Saved entries:
□ □ □ □
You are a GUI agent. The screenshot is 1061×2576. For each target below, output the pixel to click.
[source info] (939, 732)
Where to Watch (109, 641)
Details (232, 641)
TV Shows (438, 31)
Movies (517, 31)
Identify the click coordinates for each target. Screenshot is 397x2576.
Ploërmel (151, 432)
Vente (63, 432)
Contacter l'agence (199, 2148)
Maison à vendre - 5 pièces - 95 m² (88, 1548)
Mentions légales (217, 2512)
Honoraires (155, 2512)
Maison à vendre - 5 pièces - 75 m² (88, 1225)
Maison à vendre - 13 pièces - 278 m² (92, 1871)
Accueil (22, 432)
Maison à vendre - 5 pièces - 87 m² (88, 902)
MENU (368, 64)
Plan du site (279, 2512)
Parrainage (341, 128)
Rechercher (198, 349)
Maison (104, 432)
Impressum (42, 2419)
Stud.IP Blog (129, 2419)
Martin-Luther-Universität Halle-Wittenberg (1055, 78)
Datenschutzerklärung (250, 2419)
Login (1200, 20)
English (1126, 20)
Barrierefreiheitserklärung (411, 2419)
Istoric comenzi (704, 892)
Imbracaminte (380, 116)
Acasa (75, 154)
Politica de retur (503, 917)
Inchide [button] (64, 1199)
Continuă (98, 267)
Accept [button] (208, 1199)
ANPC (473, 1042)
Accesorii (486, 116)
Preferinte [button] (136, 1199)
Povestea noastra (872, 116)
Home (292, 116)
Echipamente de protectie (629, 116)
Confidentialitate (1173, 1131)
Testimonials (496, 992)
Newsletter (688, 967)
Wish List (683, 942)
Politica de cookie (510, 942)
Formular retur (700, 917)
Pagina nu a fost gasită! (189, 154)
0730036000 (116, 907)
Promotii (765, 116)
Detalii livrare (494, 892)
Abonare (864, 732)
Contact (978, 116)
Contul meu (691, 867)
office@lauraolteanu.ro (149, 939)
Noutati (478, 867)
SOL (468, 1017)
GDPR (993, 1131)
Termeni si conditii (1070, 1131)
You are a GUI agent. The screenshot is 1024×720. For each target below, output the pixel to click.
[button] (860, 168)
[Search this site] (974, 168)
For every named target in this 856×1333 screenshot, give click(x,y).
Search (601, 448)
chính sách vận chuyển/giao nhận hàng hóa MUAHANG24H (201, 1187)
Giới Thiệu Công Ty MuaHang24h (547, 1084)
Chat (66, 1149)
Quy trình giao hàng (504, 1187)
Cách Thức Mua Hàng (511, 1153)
□ □ □ □
Task objective —
If a line of the entries contains the string "button", it counts; report how many such lines there are, as a bare number.

Task response —
4